Issued
2015
Decision
22 Oct 2015
Court
NZTRA
Appeal Status
Not appealed

The Commissioner's application to strike out disputant's notice of claim

2016 case note - TRA's decision reinforces the importance of serving a Notice of Claim in accordance the Taxation Review Authorities Regulations 1998.

Case
TRA 027/14 [2015] NZTRA 19
Legal terms
Application to strike out notice of claim, service on the Commissioner, want of prosecution

Summary

The Commissioner of Inland Revenue (“the Commissioner”) applied to strike out the disputant’s Notice of Claim for non-compliance with s 138B of the Tax Administration Act 1994 (“TAA”) and, in the alternative, for want of prosecution. The Taxation Review Authority (“the Authority”) held that the proceeding must be treated as having been discontinued as the claim was not effected on the Commissioner. In the alternative, the Authority held that there has been inordinate delay and that the dismissal of the disputant’s claim is justified as the Commissioner will suffer serious prejudice if the disputant was permitted at this stage to pursue his claim.

Impact

The Authority’s decision reinforces the importance of service of a Notice of Claim on the Commissioner in accordance with regs 8(2) and 13 of the Taxation Review Authorities Regulations 1998 (“the Regulations”).

Also, in dismissing the proceeding for want of prosecution, the Authority considered whether any fault on the Commissioner’s part led to the delay, whether any steps have been taken to gather and preserve evidence, and time and costs incurred by the Commissioner.

Facts

The Commissioner applied to strike out a Notice of Claim alleged by the disputant to have been filed with the Authority on or about 8 December 2011, for non-compliance with s 138B of the TAA. In the alternative, the Commissioner applied to dismiss the proceeding for want of prosecution.

Evidence was given by the investigator (“Mr Brown”) who was responsible for the disputant’s file, and by the disputant’s accountant (“Mr Jones”).

On 6 December 2011, before the final assessments for the relevant tax years were issued, Mr Jones sent an email to the Authority, which he copied to Mr Brown and to which he attached a letter stating that a notice of claim and a cheque for the filing fee were attached.

On 7 and 8 December 2011, discussions took place to resolve the outstanding issues before final assessments were issued. In an email on 8 December 2011, Mr Jones stated: “I will communicate with Ministry of Justice and try & put a hold on presenting the cheque so mailed yesterday?”.

Mr Jones gave evidence that he did call the Tribunals Unit but he was informed that the cheque and claim had already been processed.

On 21 May 2012, the case manager at the Tribunals Unit sent an email to Mr Jones seeking to confirm whether the matter was going to proceed with the Authority.

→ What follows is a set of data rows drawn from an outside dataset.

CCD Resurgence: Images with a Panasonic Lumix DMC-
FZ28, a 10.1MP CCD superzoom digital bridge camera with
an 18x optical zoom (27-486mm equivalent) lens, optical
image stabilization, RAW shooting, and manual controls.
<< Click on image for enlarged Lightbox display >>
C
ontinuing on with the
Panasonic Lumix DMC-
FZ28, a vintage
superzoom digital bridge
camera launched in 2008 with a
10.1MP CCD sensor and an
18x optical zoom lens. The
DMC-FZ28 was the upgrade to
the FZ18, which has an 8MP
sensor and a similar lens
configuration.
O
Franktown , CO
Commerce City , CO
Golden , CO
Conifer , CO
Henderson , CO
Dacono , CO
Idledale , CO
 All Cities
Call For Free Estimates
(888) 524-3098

No reply was ever sent to the case manager.

Deduction notices pursuant to s 157 of the TAA, were issued and funds sufficient to clear the disputant’s tax liabilities were deducted from the disputant’s account.

In December 2014, the proceeding was registered on a without prejudice basis.

Decision

The Authority held that the proceeding is treated as discontinued pursuant to r 5.68 of the District Court Rules. In the alternative, the Authority dismissed the proceeding for want of prosecution.

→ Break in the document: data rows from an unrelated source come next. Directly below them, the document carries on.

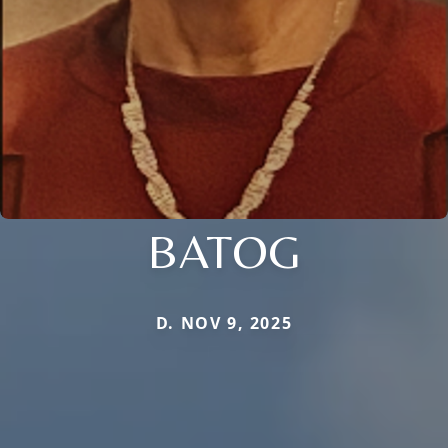
BATOG
D. NOV 9, 2025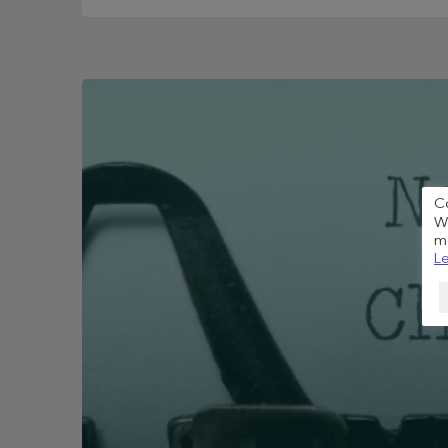
C
We
me
Le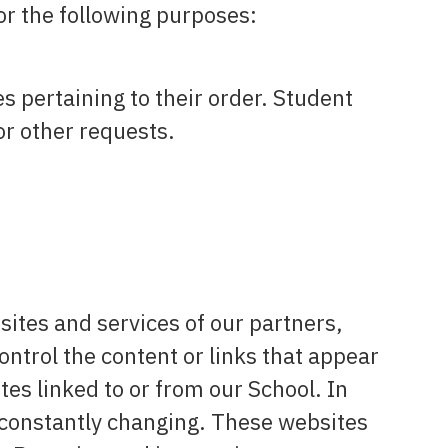
or the following purposes:
 pertaining to their order. Student
or other requests.
sites and services of our partners,
ontrol the content or links that appear
es linked to or from our School. In
e constantly changing. These websites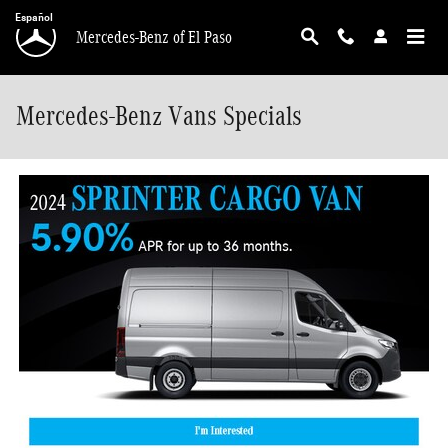
Skip to main content
Español
Mercedes-Benz of El Paso
Mercedes-Benz Vans Specials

Was the notice of claim filed in the Authority in accordance with s 138B(2)(c) of the TAA?

The Authority considered that it is reasonable to expect that the claim would have been received (at the earliest) on 8 December 2011 and the cheque was banked on this date. The Authority held that the disputant was entitled under s 138B(2) of the TAA to bring challenge proceedings on 8 December 2011, the date on which the notice of claim was filed.

The Authority held that the claim was filed in accordance with s 138B(2)(c) of the TAA and that the events that followed did not alter the fact that the notice of claim was filed with the Authority and that the requisite fee was paid.

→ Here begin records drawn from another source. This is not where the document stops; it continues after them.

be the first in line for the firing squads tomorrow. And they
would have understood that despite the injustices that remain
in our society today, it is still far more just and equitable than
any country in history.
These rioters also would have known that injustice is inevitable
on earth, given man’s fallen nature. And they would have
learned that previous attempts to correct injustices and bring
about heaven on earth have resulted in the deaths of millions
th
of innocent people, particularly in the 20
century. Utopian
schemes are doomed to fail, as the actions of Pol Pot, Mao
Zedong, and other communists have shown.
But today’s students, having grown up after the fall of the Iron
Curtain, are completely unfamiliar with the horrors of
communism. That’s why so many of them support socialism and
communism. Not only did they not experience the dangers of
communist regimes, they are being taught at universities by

Was the notice of claim served on the Commissioner? 

The Authority referred to regulations 8(2) and 13 of the Regulations which set out the requirements for service of a notice of claim.

The Authority stated that there is no evidence to support Mr Jones’ assertion that “as far as he was concerned” Mr Brown had accepted service of the notice of claim.

The Authority held that the proceeding must therefore be treated as having been discontinued pursuant to r 5.68 of the District Court Rules 2014.

In the alternative, has the disputant failed to prosecute the claim?

The Authority held that there has been inordinate delay by the disputant as the notice of claim was filed in December 2011 and no progress was made until the matter came to life in September 2014. The Authority did not consider that there was any credible excuse for the delay.

The Authority accepted that the Commissioner did not know the claim had been filed and is now prejudiced in that no steps have been taken to gather and preserve evidence. The Authority also did not consider that this is a case where there has been any fault on the part of the Commissioner which has led to the delay.

Having regard to the interests of justice, the Authority held that the dismissal of the disputant’s claim is justified as the Commissioner will suffer serious prejudice if the disputant was permitted at this stage to pursue his claim.